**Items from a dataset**
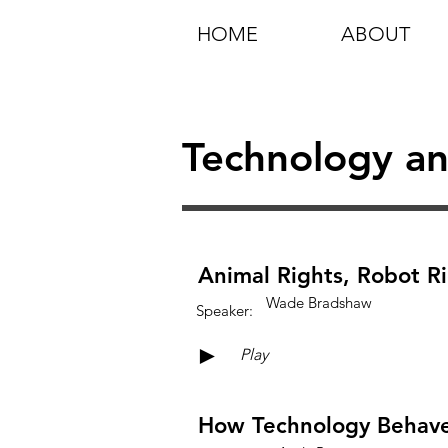
HOME
ABOUT
Technology an
Animal Rights, Robot R
Wade Bradshaw
Speaker:
►
Play
How Technology Behaves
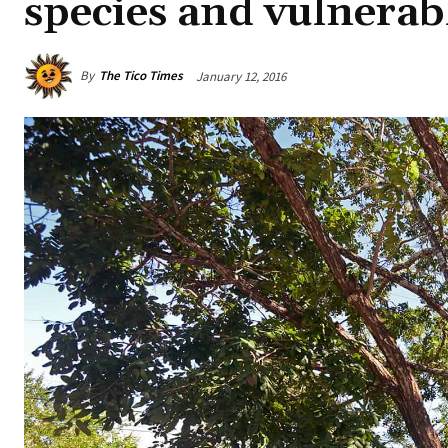
species and vulnerab
By
The Tico Times
January 12, 2016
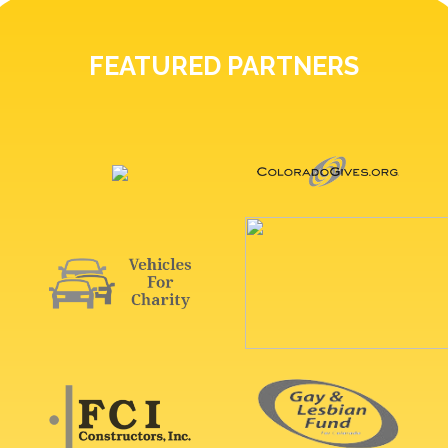
FEATURED PARTNERS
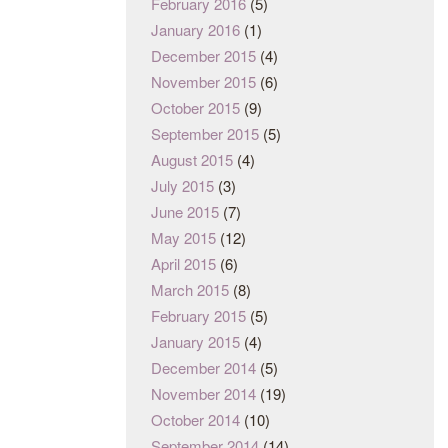
February 2016
(5)
January 2016
(1)
December 2015
(4)
November 2015
(6)
October 2015
(9)
September 2015
(5)
August 2015
(4)
July 2015
(3)
June 2015
(7)
May 2015
(12)
April 2015
(6)
March 2015
(8)
February 2015
(5)
January 2015
(4)
December 2014
(5)
November 2014
(19)
October 2014
(10)
September 2014
(14)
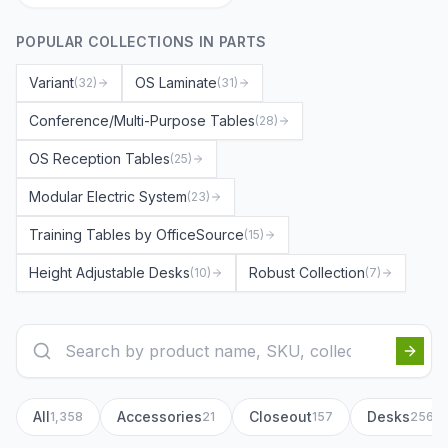
POPULAR COLLECTIONS IN
PARTS
Variant
OS Laminate
(
32
)
(
31
)
Conference/Multi-Purpose Tables
(
28
)
OS Reception Tables
(
25
)
Modular Electric System
(
23
)
Training Tables by OfficeSource
(
15
)
Height Adjustable Desks
Robust Collection
(
10
)
(
7
)
All
Accessories
Closeout
Desks
1,358
21
157
256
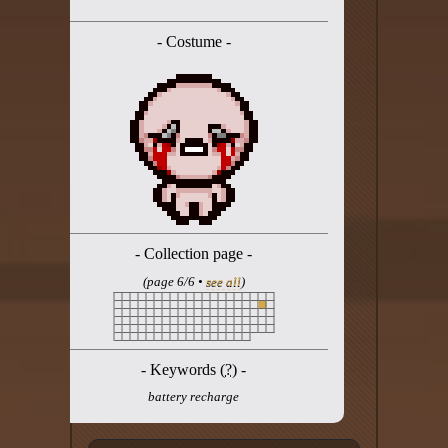
Twitter
- Costume -
YouTube channel
- Collection page -
(page 6/6 •
see all
)
- Keywords (
?
) -
battery recharge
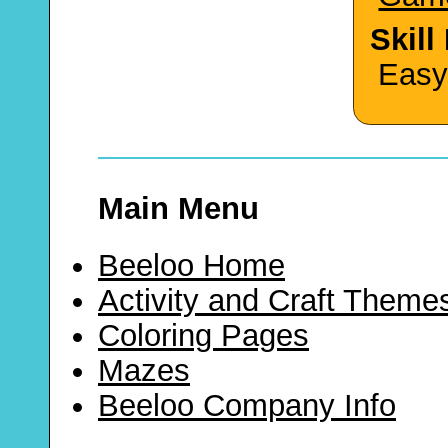
Skill
Easy
Main Menu
Beeloo Home
Activity and Craft Theme
Coloring Pages
Mazes
Beeloo Company Info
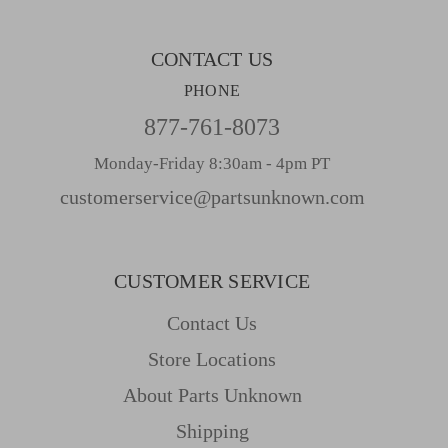
s
CONTACT US
PHONE
877-761-8073
Monday-Friday 8:30am - 4pm PT
customerservice@partsunknown.com
CUSTOMER SERVICE
Contact Us
Store Locations
About Parts Unknown
Shipping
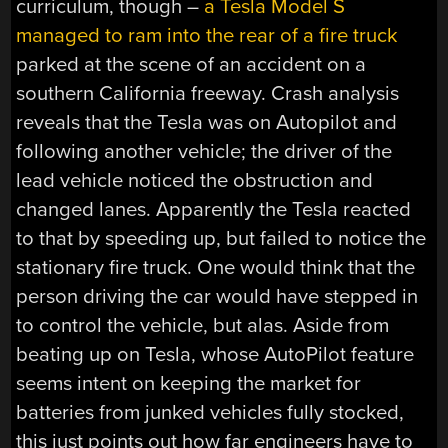
curriculum, though –
a Tesla Model S
managed to ram into the rear of a fire truck
parked at the scene of an accident on a
southern California freeway. Crash analysis
reveals that the Tesla was on Autopilot and
following another vehicle; the driver of the
lead vehicle noticed the obstruction and
changed lanes. Apparently the Tesla reacted
to that by speeding up, but failed to notice the
stationary fire truck. One would think that the
person driving the car would have stepped in
to control the vehicle, but alas. Aside from
beating up on Tesla, whose AutoPilot feature
seems intent on keeping the market for
batteries from junked vehicles fully stocked,
this just points out how far engineers have to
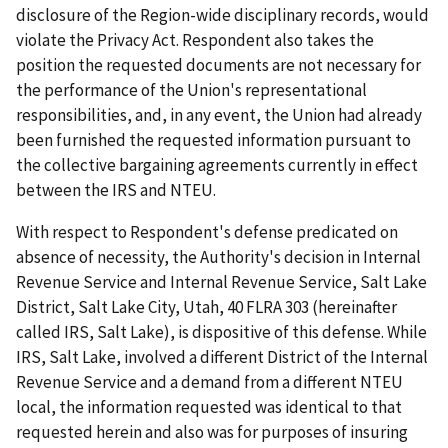
disclosure of the Region-wide disciplinary records, would
violate the Privacy Act. Respondent also takes the
position the requested documents are not necessary for
the performance of the Union's representational
responsibilities, and, in any event, the Union had already
been furnished the requested information pursuant to
the collective bargaining agreements currently in effect
between the IRS and NTEU.
With respect to Respondent's defense predicated on
absence of necessity, the Authority's decision in
Internal
Revenue Service and Internal Revenue Service, Salt Lake
District, Salt Lake City, Utah
, 40 FLRA 303 (hereinafter
called
IRS, Salt Lake
), is dispositive of this defense. While
IRS, Salt Lake
, involved a different District of the Internal
Revenue Service and a demand from a different NTEU
local, the information requested was identical to that
requested herein and also was for purposes of insuring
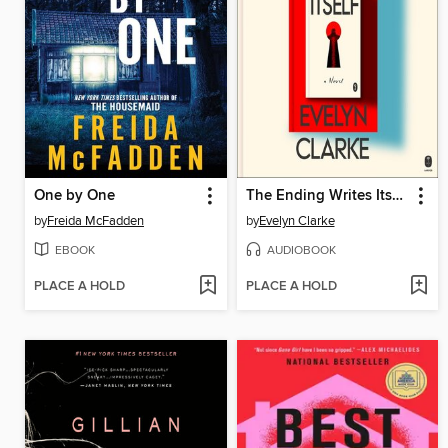
One by One
The Ending Writes Itself
by
Freida McFadden
by
Evelyn Clarke
EBOOK
AUDIOBOOK
PLACE A HOLD
PLACE A HOLD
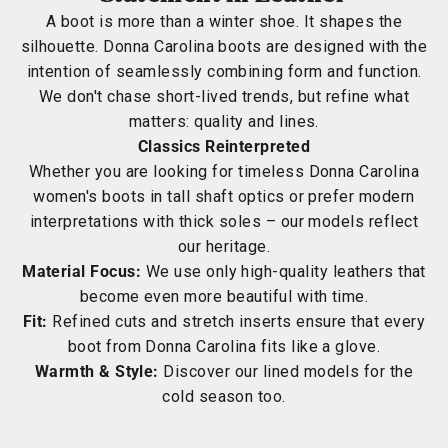
A boot is more than a winter shoe. It shapes the
silhouette. Donna Carolina boots are designed with the
intention of seamlessly combining form and function.
We don't chase short-lived trends, but refine what
matters: quality and lines.
Classics Reinterpreted
Whether you are looking for timeless Donna Carolina
women's boots in tall shaft optics or prefer modern
interpretations with thick soles – our models reflect
our heritage.
Material Focus:
We use only high-quality leathers that
become even more beautiful with time.
Fit:
Refined cuts and stretch inserts ensure that every
boot from Donna Carolina fits like a glove.
Warmth & Style:
Discover our lined models for the
cold season too.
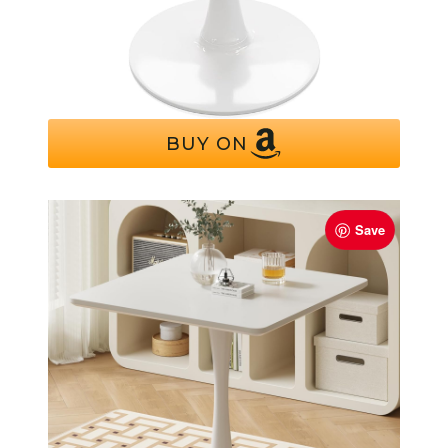
Recximi White Round Dining Table for 2
Person, 24 Inch Small Tulip Table
BUY ON
Save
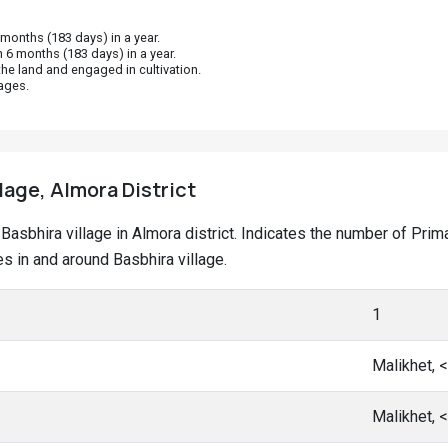
onths (183 days) in a year.
 6 months (183 days) in a year.
he land and engaged in cultivation.
ages.
lage, Almora District
t Basbhira village in Almora district. Indicates the number of P
 in and around Basbhira village.
1
Malikhet, 
Malikhet, 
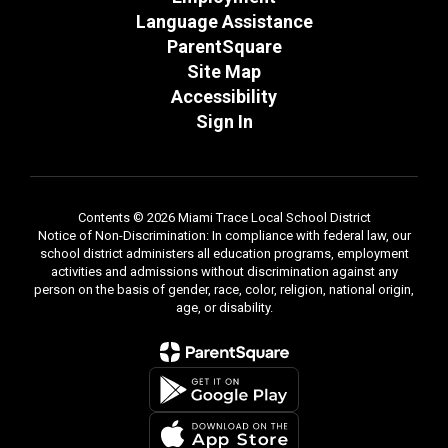
Language Assistance
ParentSquare
Site Map
Accessibility
Sign In
Contents © 2026 Miami Trace Local School District
Notice of Non-Discrimination: In compliance with federal law, our
school district administers all education programs, employment
activities and admissions without discrimination against any
person on the basis of gender, race, color, religion, national origin,
age, or disability.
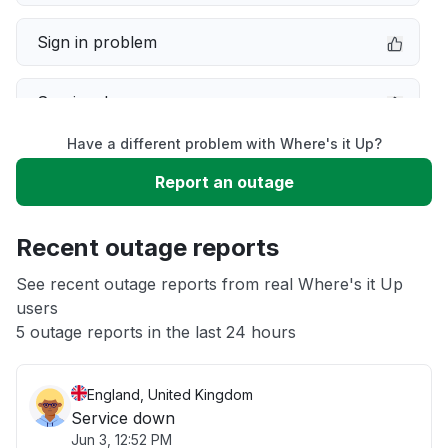
Sign in problem
Service down
Have a different problem with Where's it Up?
Slow performance
Report an outage
Unable to download
Recent outage reports
App not loading
See recent outage reports from real Where's it Up
users
5 outage reports in the last 24 hours
Other
England, United Kingdom
Service down
Jun 3, 12:52 PM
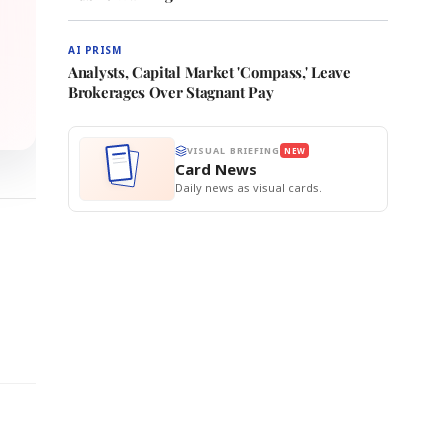
AI PRISM
Analysts, Capital Market 'Compass,' Leave
Brokerages Over Stagnant Pay
VISUAL BRIEFING
NEW
Card News
Daily news as visual cards.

**The task**
Lines with the word "requested" in them are the answer; report each one from the data.

**Reply to the task**
position the requested documents are not necessary for
been furnished the requested information pursuant to
local, the information requested was identical to that
requested herein and also was for purposes of insuring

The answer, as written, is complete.